Balancing work and family is an issue I think every woman and man who has a career and a family needs to address and needs to think about strategically. I get asked that question a lot. I have two young children, 5 and 7, and I’ve managed to make it through the ranks here and to become a tenured professor.
I often will say the two most important factors in terms of that particular balance are formal support and informal support. On the formal support side we’ve been fortunate at being able to have a nanny and have a long-time support person in the household who can help us. Not everybody can do that, but you need to have good, reliable child care that you trust and that you know your children are being nurtured and are safe and you don’t have to worry. This is very idealistic, but it’s very important.

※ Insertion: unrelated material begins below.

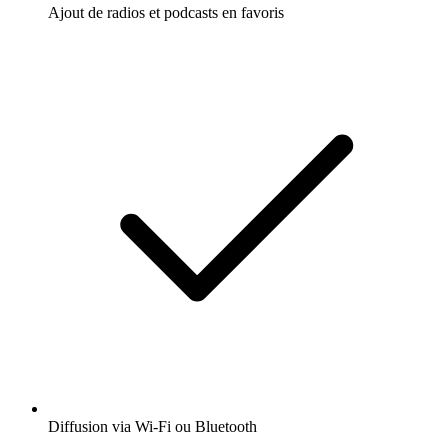
Ajout de radios et podcasts en favoris
Diffusion via Wi-Fi ou Bluetooth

On the informal side it’s really having a partner who supports you and who supports your career and who recognizes that the balance is very, very important. So my husband and I every Sunday get together, we look at the week, and we say “Who’s dropping off the kids which particular days and who will be home early enough to pick them up or to relieve our caretaker?” and we actively do that. When there are business trips scheduled we, on a week-to-week and month-to-month basis, find a way to cover and to make sure that our kids come first but be able to meet our professional needs.
Excerpted from interview with researcher in September 2007.